恨みは脳の「警報装置」を鳴らし続ける
人が強い恨みを抱く背景には、「処理されなかった感情」があります。
ポルトガルの研究では、つらい経験に伴う感情をうまく整理できない場合、その記憶は長期間にわたって残り続け、「持続的で苦しい恨み」へと変化することが示されています。
こうした恨みは、攻撃的な感情から無気力まで、幅広い心理的影響を引き起こし、人間関係や日常生活にも悪影響を及ぼします。
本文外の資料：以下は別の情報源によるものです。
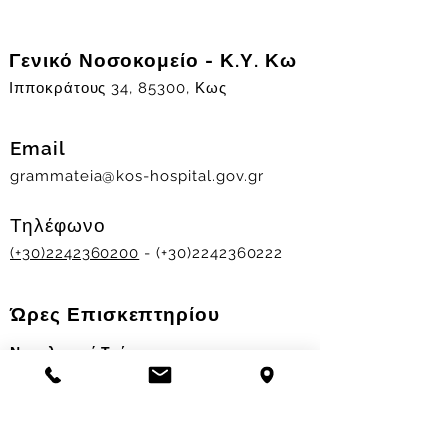
Γενικό Νοσοκομείο - Κ.Υ. Κω
Ιπποκράτους 34, 85300, Κως
Email
grammateia@kos-hospital.gov.gr
Τηλέφωνο
(+30)2242360200
- (+30)2242360222
Ώρες Επισκεπτηρίου
Νοσηλευτικά Τμήματα
Χειμερινό ωράριο:
11.00-13.00
&
17.30-19.30
Θερινό ωράριο: 11.00-13.00 & 18.00-20.00
Σταθμός Αιμοδοσίας
Δευ-Παρ 09:00 - 13:00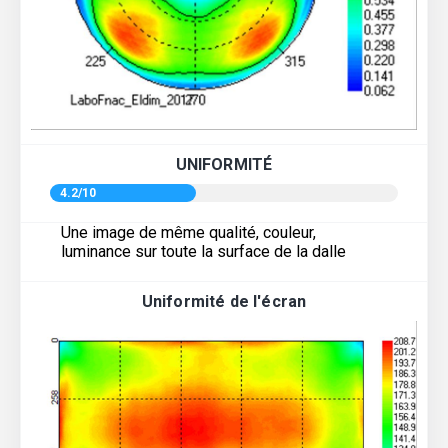
UNIFORMITÉ
4.2/10
Une image de même qualité, couleur,
luminance sur toute la surface de la dalle
Uniformité de l'écran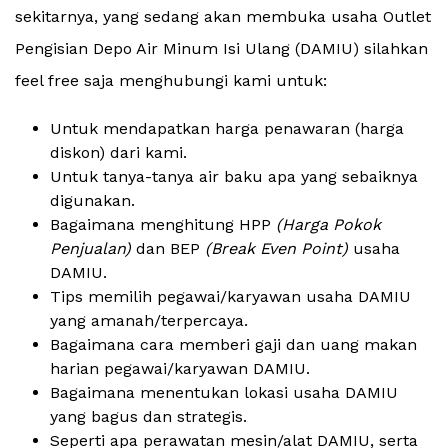
sekitarnya, yang sedang akan membuka usaha Outlet
Pengisian Depo Air Minum Isi Ulang (DAMIU) silahkan
feel free saja menghubungi kami untuk:
Untuk mendapatkan harga penawaran (harga
diskon) dari kami.
Untuk tanya-tanya air baku apa yang sebaiknya
digunakan.
Bagaimana menghitung HPP
(Harga Pokok
Penjualan)
dan BEP
(Break Even Point)
usaha
DAMIU.
Tips memilih pegawai/karyawan usaha DAMIU
yang amanah/terpercaya.
Bagaimana cara memberi gaji dan uang makan
harian pegawai/karyawan DAMIU.
Bagaimana menentukan lokasi usaha DAMIU
yang bagus dan strategis.
Seperti apa perawatan mesin/alat DAMIU, serta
ここで重要なのが、脳の「扁桃体(へんとうたい)」と呼ばれる部位です。
扁桃体は危険を察知する「警報装置」の役割を持っており、恨みや恐怖に関連する記憶があると、体に対して「まだ危険が続いている」と信号を送り続けます。
その結果、体は常に緊張状態、いわば「サバイバルモード」に入り続けることになります。
この状態が長く続くと、ストレスホルモンの分泌が慢性的に高まり、炎症反応が強まり、免疫機能にも影響が及びます。
つまり、心の問題がそのまま体の問題へとつながっていくのです。
さらに別の研究では、過去の嫌な記憶を思い出すだけで血圧が上昇し、ストレス反応が強まることが確認されています。
興味深いことに、同じ記憶でも「相手への思いやり」や「人間としての共通性」を意識すると、この反応が和らぐことも示されています。